Оглавление»Denn der Mensch ist wie das Vieh,
und es ist alles eitel.«
Es war der Stallbursche, der Susannas Leichnam am anderen Morgen in der Jauchegrube entdeckte. Ihr weißer, runder Arm ragte aus dem stinkenden Kot und Schlick empor. Ein Schreck durchfuhr den armen Knecht, und in ihm regte sich das Gewissen. Hatte nicht auch er schuld an diesem Unglück? Warum hatte er weggeschaut, als der unheimliche Mönch die Frau auf seinen Armen entführte?
Auf klappernden Holzschuhen rannte er in die Schankstube, wo die Hausfrau das vom Auswurf der Zecher verschmutzte Stroh zusammenkehrte. Stammelnd brachte er die schlimme Kunde hervor, die Hausfrau ließ krachend den Besen fahren und raffte die Röcke. Schreiend rannte sie über den Hof, und bald versammelte sich die ganze Familie und das Gesinde um den grausigen Fund in der Jauchegrube.
Nur der Stallbursche wandte sich in die andere Richtung, gab Fersengeld und wollte zum Stadttor entweichen. Der Fund machte ihn gewiß verdächtig. Er fühlte bereits die schneidende Schlinge um seinen Hals. Doch an der Stadtmauer griffen ihn hessische Landsknechte auf. In voller Gewißheit, einen weiteren Aufständischen gefangen zu haben und gegen guten Beutepfennig an die fürstlichen Richter im Feldlager vor den Stadttoren überantworten zu können.
Claudius beobachtete derweil das Spektakel im Hof und die Bergung der Leiche vom Fenster der Schlafkammer aus. Mit Stirnrunzeln und Kopfschütteln verfolgte er die Geschehnisse. »Der Bogenwaldler ist fürwahr ein ungestümer Teufel«, flüsterte er zu sich selbst.
Dann schlüpfte er rasch in sein weißes Ordensgewand, hüllte sich in den schwarzen Kapuzenumhang der Dominikaner – Skapulier genannt –, und machte sich auf den Weg, um zu retten, was zu retten war. Die Flucht des Stallburschen war ihm nicht entgangen, sie schien die Lösung seines Problems. Auf leichten Sandalen schlich Claudius am Bett des Ritters vorbei, der schnarchte hinter zugezogenen Bettvorhängen wie ein Russenbär. Nein, ein Gewissen hatte der freilich nicht. Der Dominikaner lächelte bitter. Ja, seine Wahl hatte den Rechten getroffen, auch wenn es Mühe machte, dessen hitziges Temperament zu dämpfen und ihn vor Entdeckung zu bewahren.

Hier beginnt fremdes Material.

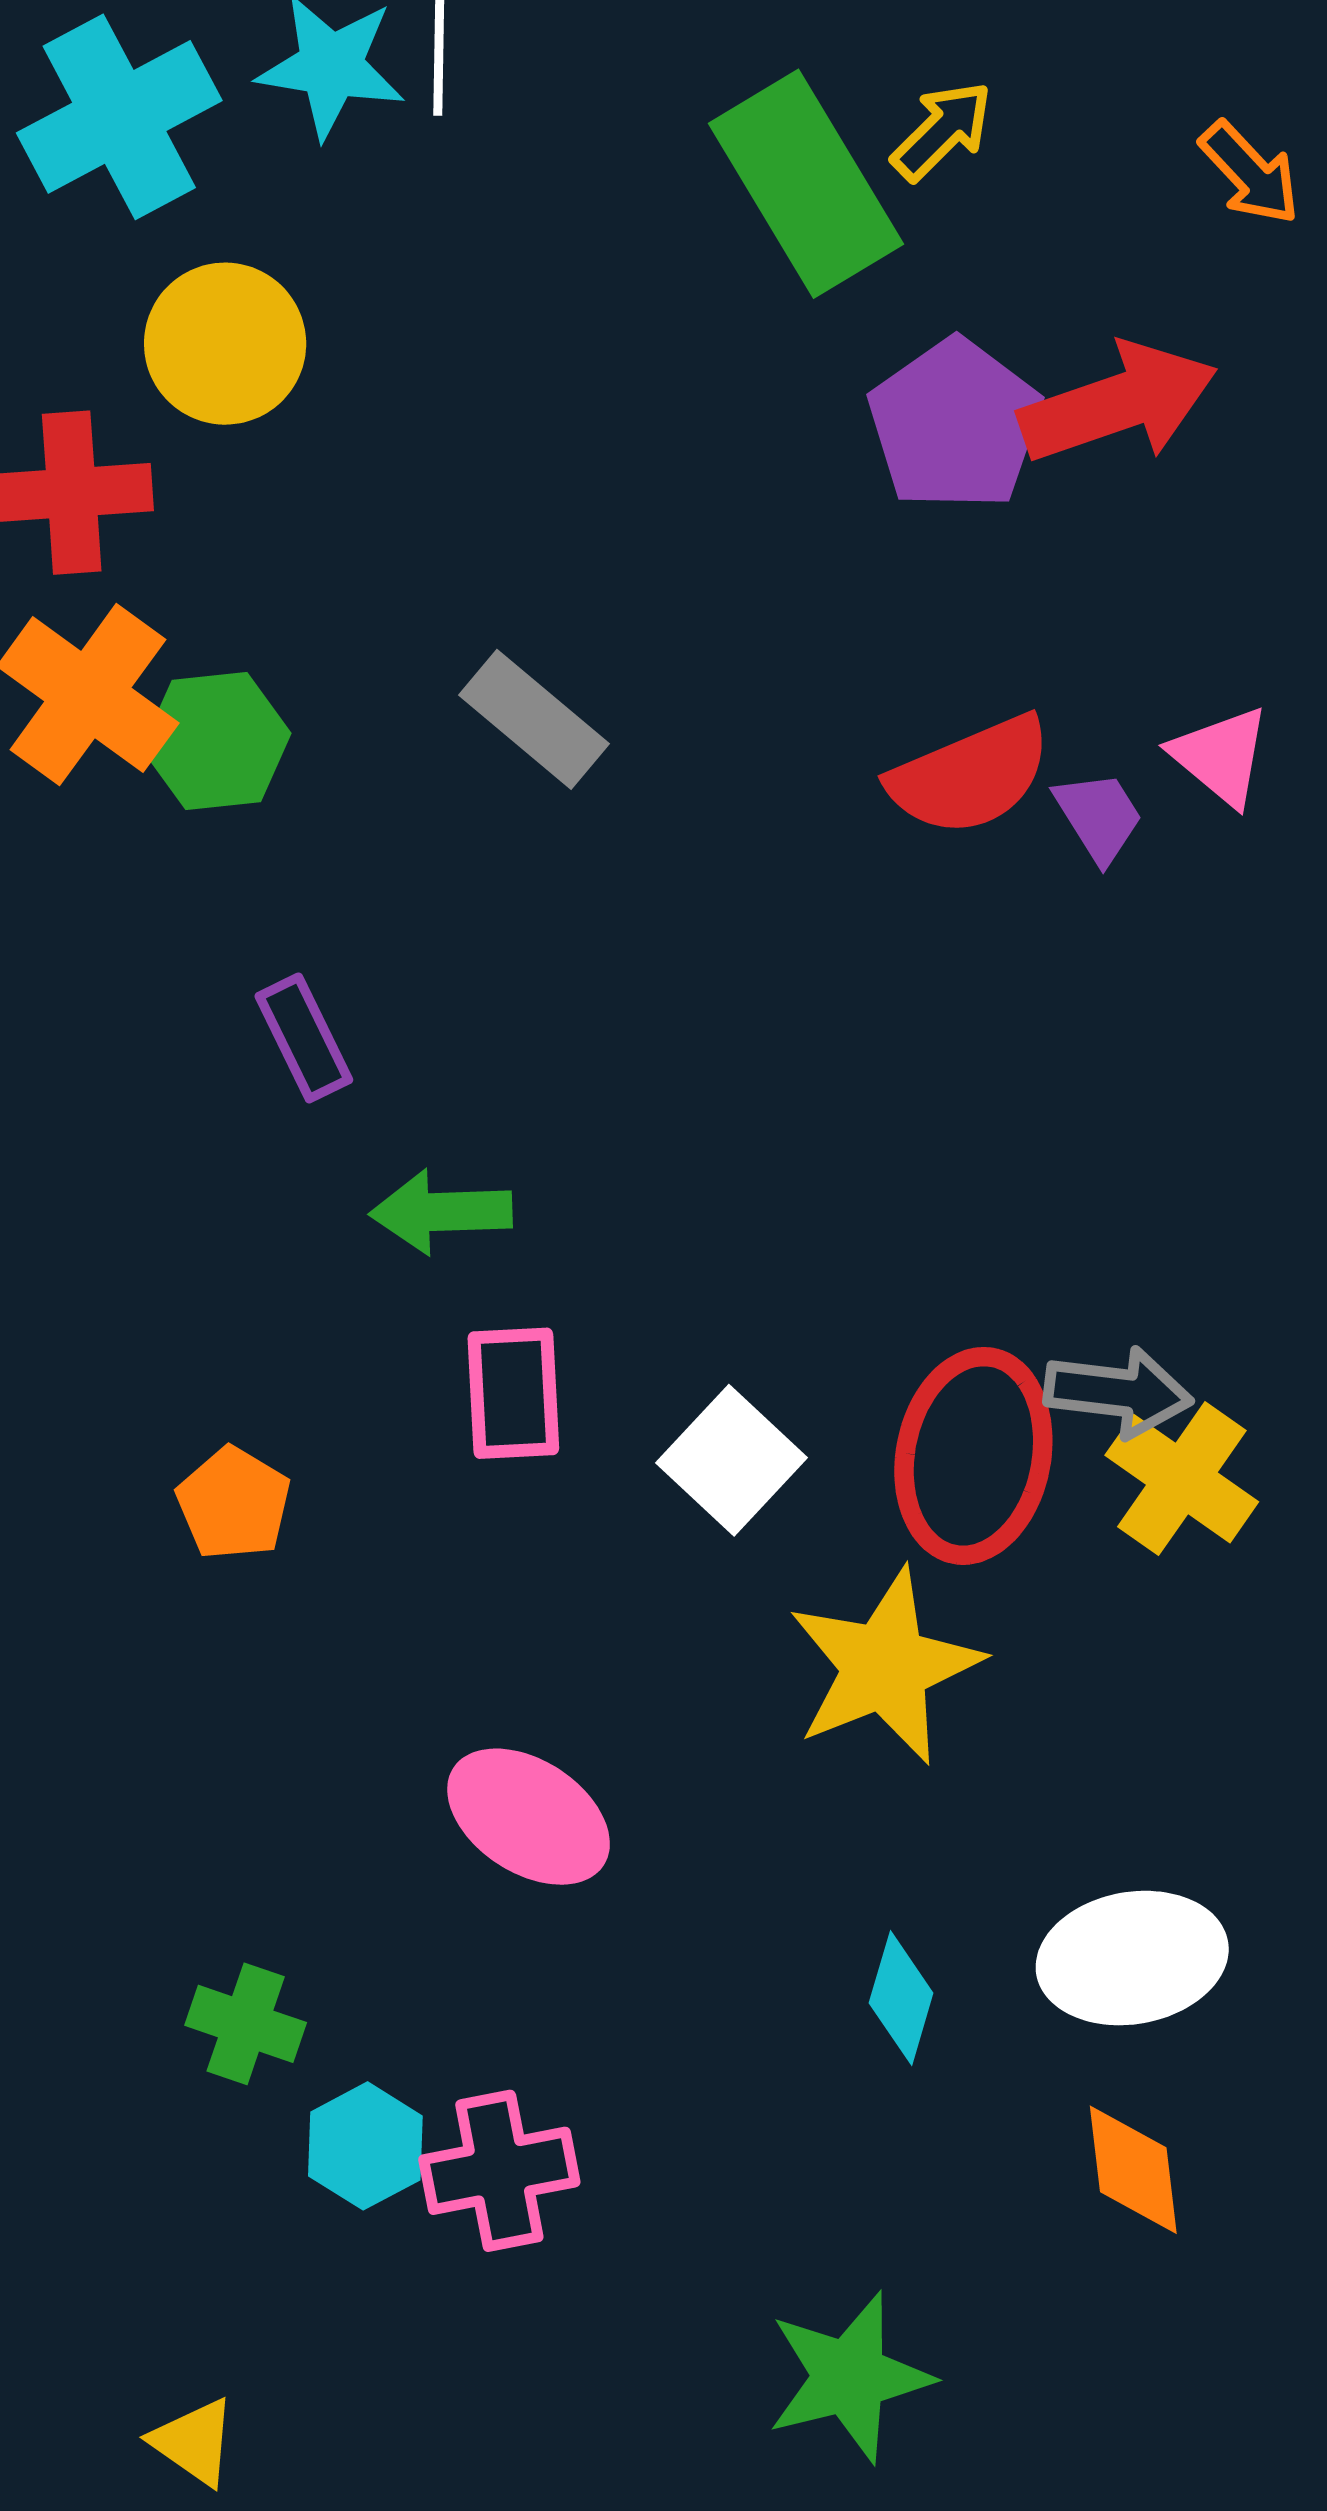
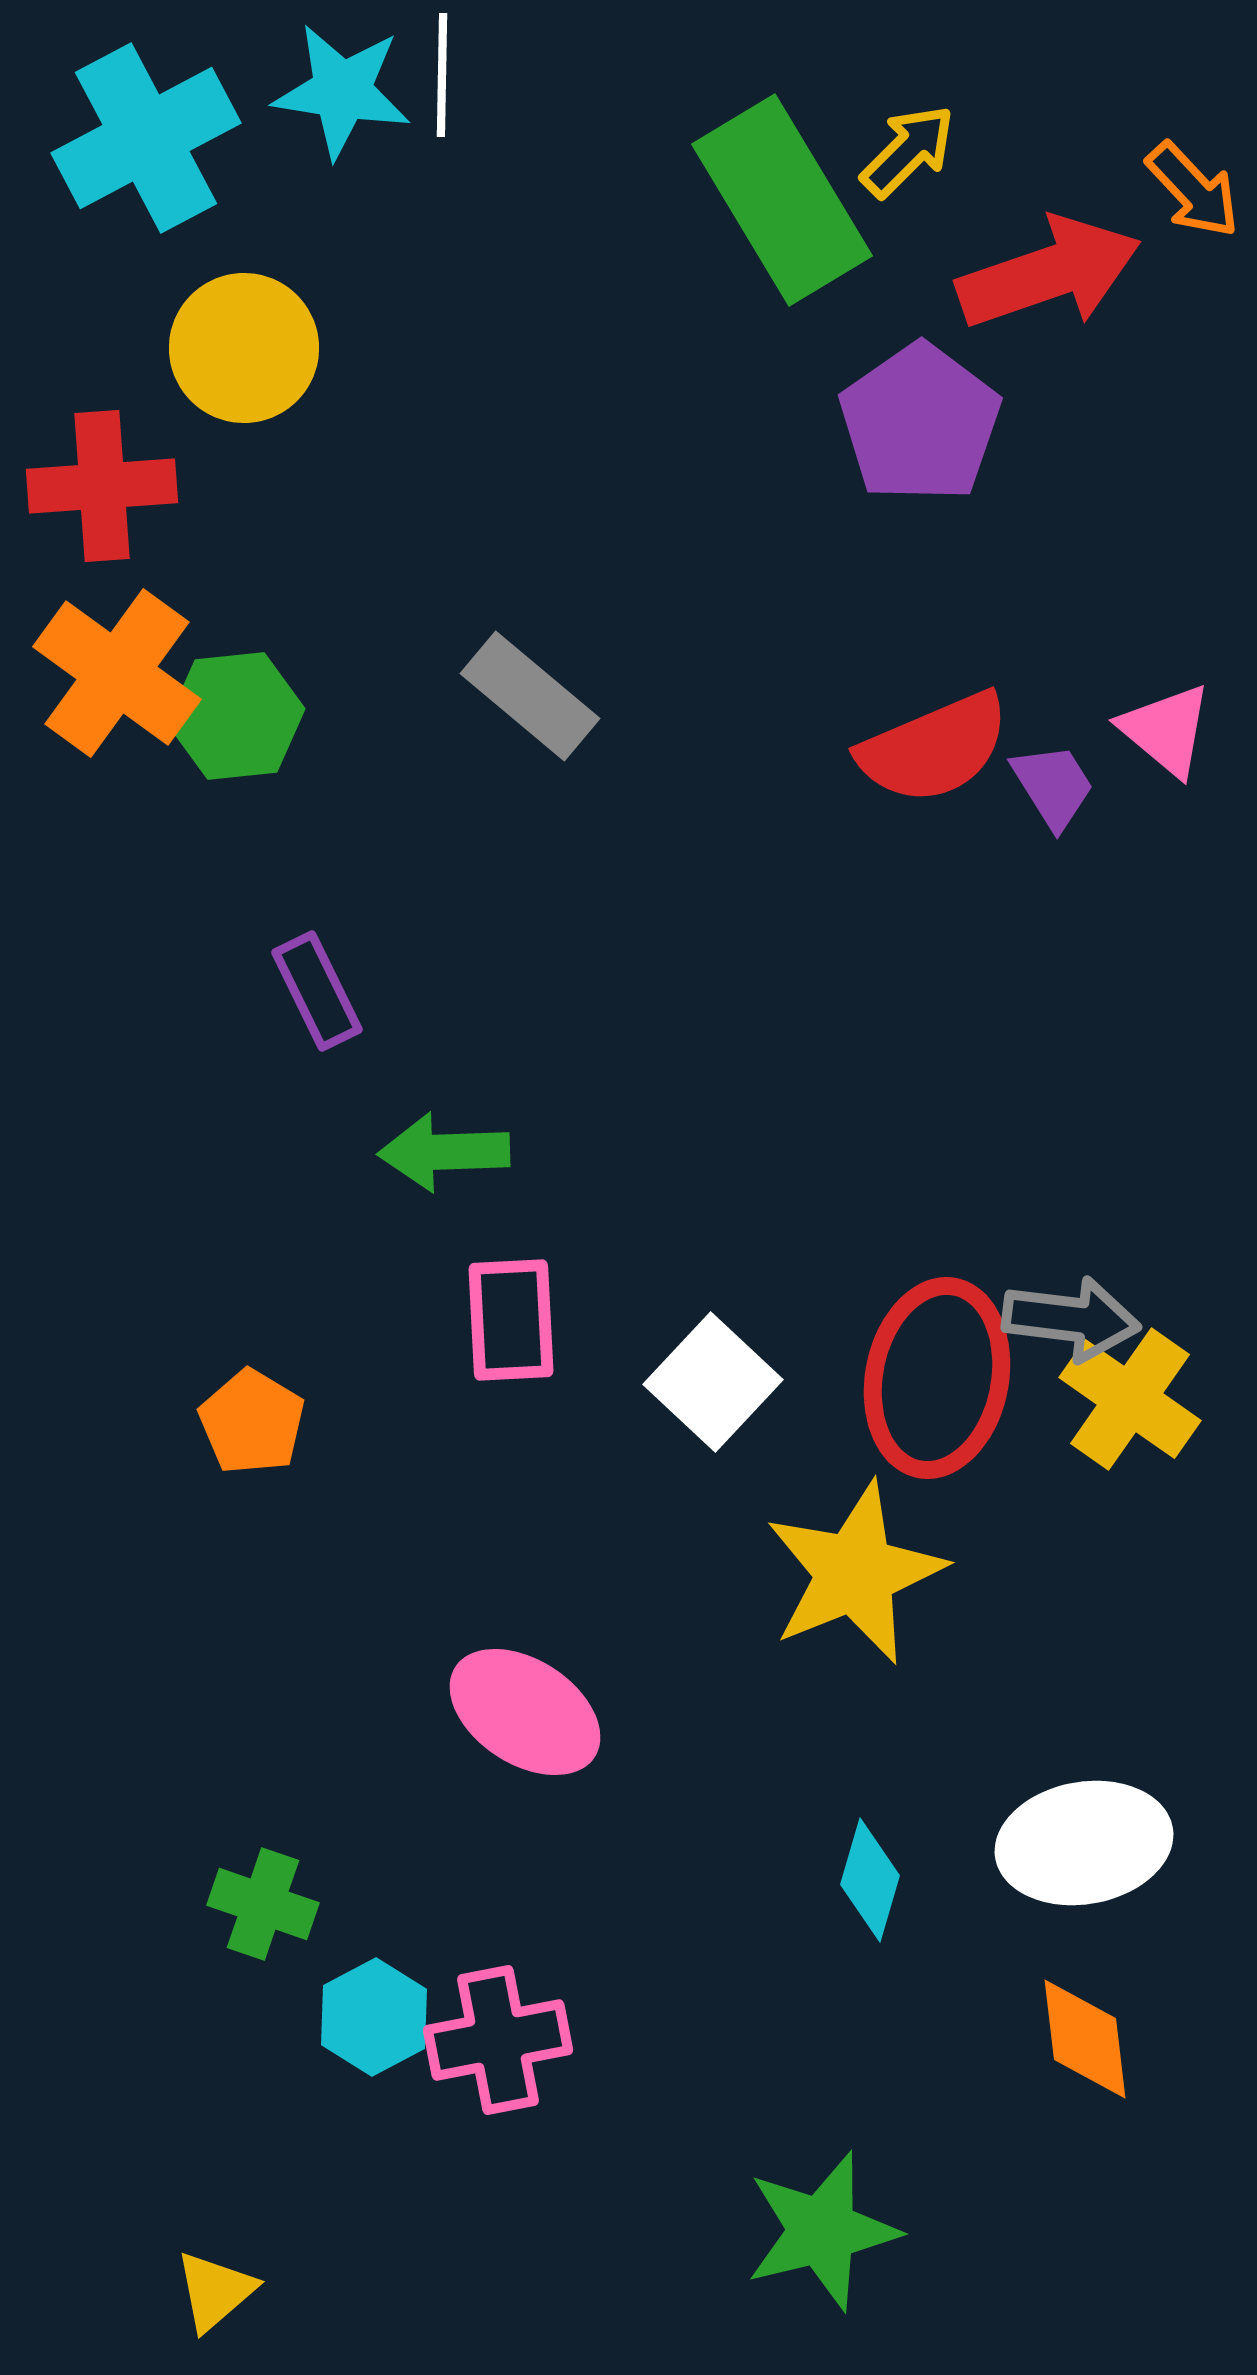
red arrow: (1118, 403) -> (1049, 273), moved
yellow triangle: (194, 2442) -> (215, 2291), turned 44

Niemand achtete auf den Mönch im schwarzen Umhang, der sich die Stiegen in den Hof herunterstahl und zum Tor hinaus flitzte. Hausmutter Dörthe stand da und ergab sich ganz ihrem Wehgeschrei. Ihr Mann, der Wirt, wußte sie nicht zu beruhigen. Er zitterte vor Angst. Ein Mord in seinem Hause, zu dieser Zeit. Gewiß, es mußte sich um die Tat des schrecklichen Ritters handeln, doch sollte er etwa Anklage erheben? Was für ein Gedanke, man würde ihn mit dem Rest der Familie aufknüpfen, gleich neben all den anderen Rebellen.
Sich dessen besinnend, wandte er sich gegen seine Frau und schlug ihr kräftig ins Gesicht. »Weib, mäßige dich! Willst du die Gewaltrichter und Landsknechte auf uns ziehen?« Dörthe erstarrte. Ihre jüngste Tochter krallte sich in ihre Röcke und schluchzte leise. Die Knechte zogen Susannas Leichnam aus der stinkenden Brühe, die Mägde rannten mit fliegenden Röcken zum Brunnen, schöpften kübelweise Wasser und reinigten den besudelten Leichnam.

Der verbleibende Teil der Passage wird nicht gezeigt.